From 0053b7b79d8bacc1c1155f34f750c68d3f661426 Mon Sep 17 00:00:00 2001
From: Mihir Mahajan <mihir.mahajan2002@gmail.com>
Date: Wed, 16 Jul 2025 12:03:47 +0200
Subject: [PATCH] added grad norm logging and grad clipping

---
 train_dynamics.py  | 14 +++++++++++++-
 train_lam.py       | 15 +++++++++++++--
 train_tokenizer.py | 14 ++++++++++++--
 3 files changed, 38 insertions(+), 5 deletions(-)

diff --git a/train_dynamics.py b/train_dynamics.py
index 3274fe4..0d5a62c 100644
--- a/train_dynamics.py
+++ b/train_dynamics.py
@@ -1,5 +1,6 @@
 from dataclasses import dataclass, field
 import os
+from typing import Optional
 
 import einops
 from flax.training.train_state import TrainState
@@ -36,6 +37,7 @@ class Args:
     min_lr: float = 0.0
     max_lr: float = 3e-5
     warmup_steps: int = 5000
+    grad_clip_threshold: Optional[float] = None
     # Tokenizer
     tokenizer_dim: int = 512
     latent_patch_dim: int = 32
@@ -108,6 +110,10 @@ def train_step(state, inputs):
     """Update state and compute metrics"""
     grad_fn = jax.value_and_grad(dynamics_loss_fn, has_aux=True, allow_int=True)

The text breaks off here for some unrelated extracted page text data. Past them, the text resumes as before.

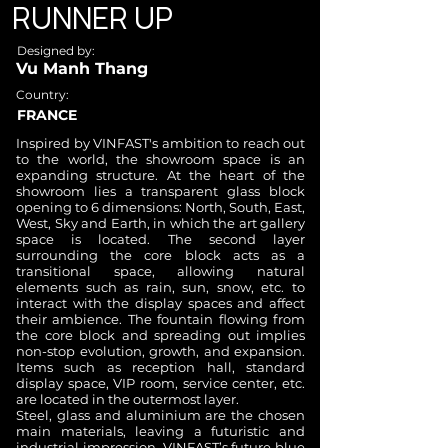
RUNNER UP
Designed by:
Vu Manh Thang​
Country:
FRANCE
Inspired by VINFAST's ambition to reach out
to the world, the showroom space is an
expanding structure. At the heart of the
showroom lies a transparent glass block
opening to 6 dimensions: North, South, East,
West, Sky and Earth, in which the art gallery
space is located. The second layer
surrounding the core block acts as a
transitional space, allowing natural
elements such as rain, sun, snow, etc. to
interact with the display spaces and affect
their ambience. The fountain flowing from
the core block and spreading out implies
non-stop evolution, growth, and expansion.
Items such as reception hall, standard
display space, VIP room, service center, etc.
are located in the outermost layer.
Steel, glass and aluminium are the chosen
main materials, leaving a futuristic and
industrial impression. VINFAST’s future blue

     (loss, (recon, metrics)), grads = grad_fn(state.params, state, inputs)
+    # extract and manually clip grad norm for logging (actual clipping is done in the optax.chain)

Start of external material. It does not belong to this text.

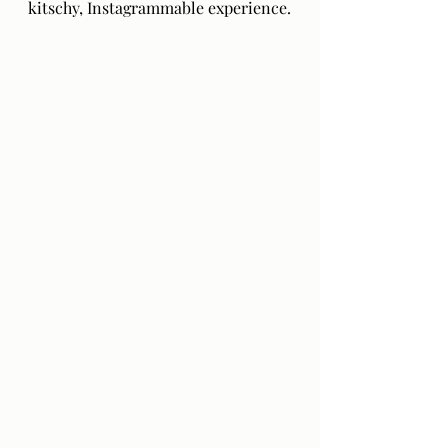
kitschy, Instagrammable experience.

+    raw_grad_norm = optax.global_norm(grads)
+    metrics["grad_norm"] = jnp.minimum(raw_grad_norm, args.grad_clip_threshold) if args.grad_clip_threshold else raw_grad_norm
+    
     state = state.apply_gradients(grads=grads)
     if args.log_gradients:
         metrics["gradients_std/"] = jax.tree.map(
@@ -201,7 +207,13 @@ def train_step(state, inputs):
     lr_schedule = optax.warmup_cosine_decay_schedule(
         args.min_lr, args.max_lr, args.warmup_steps, args.num_steps
     )
-    tx = optax.adamw(learning_rate=lr_schedule, b1=0.9, b2=0.9, weight_decay=1e-4)

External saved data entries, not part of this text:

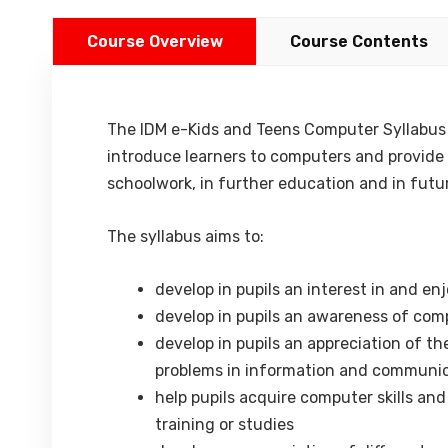
Course Overview
Course Contents
The IDM e-Kids and Teens Computer Syllabus is
introduce learners to computers and provide t
schoolwork, in further education and in fut
The syllabus aims to:
develop in pupils an interest in and 
develop in pupils an awareness of comp
develop in pupils an appreciation of th
problems in information and communi
help pupils acquire computer skills an
training or studies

+    if args.grad_clip_threshold:
+        tx = optax.chain(
+            optax.clip_by_global_norm(args.grad_clip_threshold),
+            optax.adamw(learning_rate=lr_schedule, b1=0.9, b2=0.9, weight_decay=1e-4)
+        )
+    else:
+        tx = optax.adamw(learning_rate=lr_schedule, b1=0.9, b2=0.9, weight_decay=1e-4)
     train_state = TrainState.create(apply_fn=genie.apply, params=init_params, tx=tx)
 
     device_mesh_arr = create_device_mesh((num_devices,))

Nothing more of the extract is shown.